Above-mentioned example can't conflict, and change an example here:
Such as original content of text is: Jiangsu Province Gulou District
It is understood that Gulou District has 4, and there are Gulou District in the Nanjing in Jiangsu and Xuzhou City
And press the algorithm of the 6th step
320106 Gulou Districts (this is the Gulou District of Nanjing)
320302 Gulou Districts (this is the Gulou District of Xuzhou City of Jiangsu Province)
Full marks 100 will be taken, but we have found it to be repeated.At this time this Gulou District is that have ambiguity to this explanation 's.
(small step C) all candidate item matching degrees relevant with Gulou District are all set to 0 by we at this time
Then, we, which resequence, continues since small step A.
It was found that coming only one Jiangsu Province of foremost, there are one not high matching degrees.It does not repeat, stops checking
Return to the code name in Jiangsu Province.Returning to 320000 Jiangsu Province's matching degrees according to calculation formula is 34
Make an exception (one) small step B
If full score when be all set to 0 will forced interruption inspection, it is random to return to one as a result, score is 0。

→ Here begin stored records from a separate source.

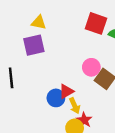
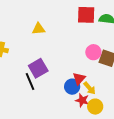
purple square: (34, 45) -> (38, 68), moved
red star: (84, 120) -> (82, 100), moved

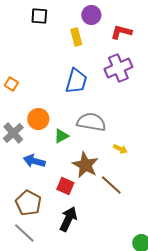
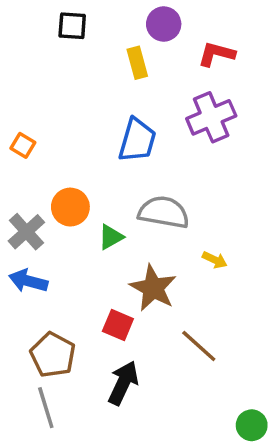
blue arrow: (34, 161) -> (28, 281), moved
brown line: (111, 185) -> (199, 346), moved
gray line: (24, 233) -> (46, 408), turned 30

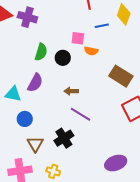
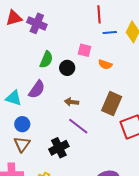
blue line: (102, 26) -> (110, 33), moved
orange semicircle: (91, 51) -> (105, 64), moved
brown rectangle: (121, 76) -> (112, 104), moved, turned 75
brown triangle: (35, 144) -> (22, 144), moved

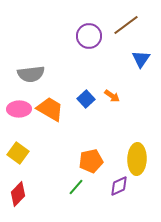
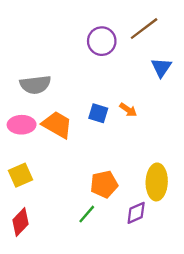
blue square: (86, 99) -> (98, 113), turned -30
yellow square: (18, 153) -> (20, 175), turned 30

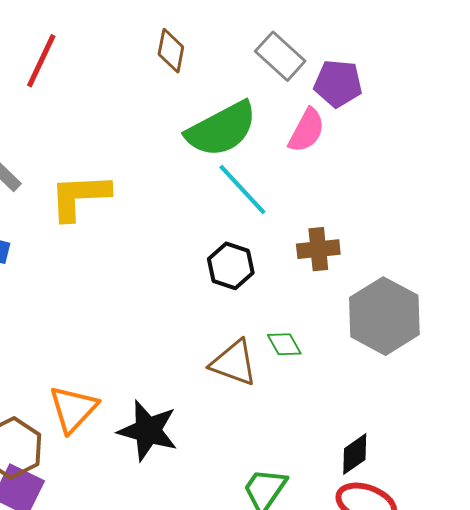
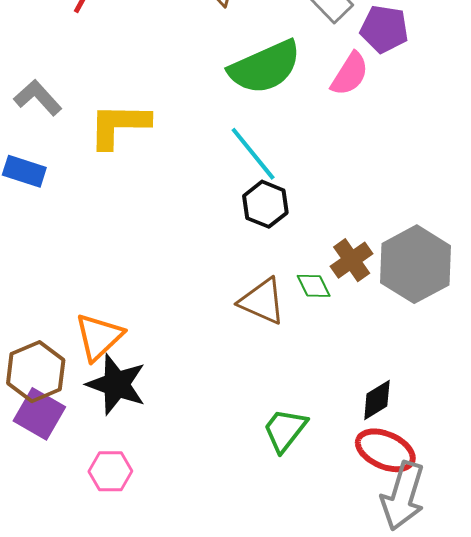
cyan line: (242, 189) -> (253, 154), moved
brown cross: (318, 249) -> (352, 260), moved, turned -33
black star: (148, 431) -> (116, 384), moved

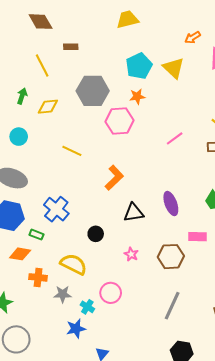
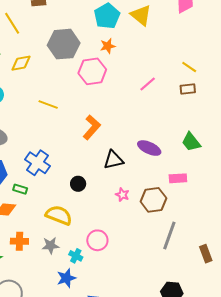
purple ellipse: (171, 204) -> (149, 148), turned -40
pink star: (131, 254) -> (122, 195), moved
orange cross: (38, 277) -> (19, 241), moved
gray line: (172, 306) -> (169, 236), moved

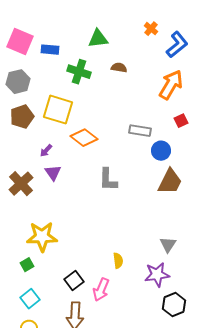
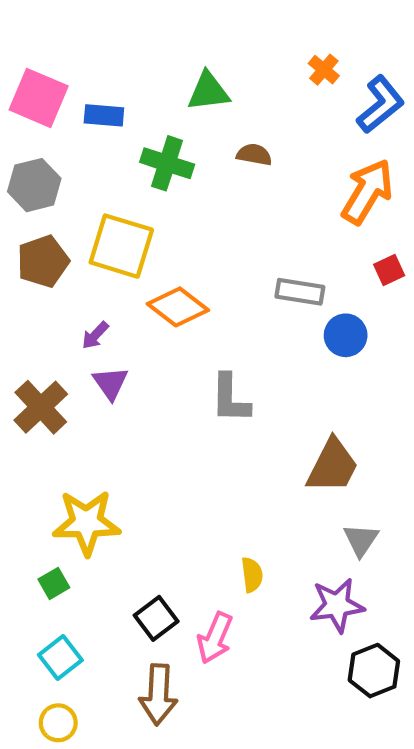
brown trapezoid: (170, 182) -> (333, 466), moved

Make an exception (two) small step 4 B
If first as second score, but they have inclusion relation, not zero setting.Such as Hunan is long It is husky.
There is a Changsha County in Changsha.We obtain result only before the lesser raising of range.It is characterized in two Code has inclusion relation
430100 Changshas, Changsha
430121 Changsha Counties, Changsha
7th step provides matching degree threshold values, can be minimum and is also possible to peak.
Determine how to determine matching degree threshold values according to business need using the high further device of the device
It is all calculated if at will recognized, it is 0 that minimum, which is just arranged, in that, is all recognized as long as returning the result.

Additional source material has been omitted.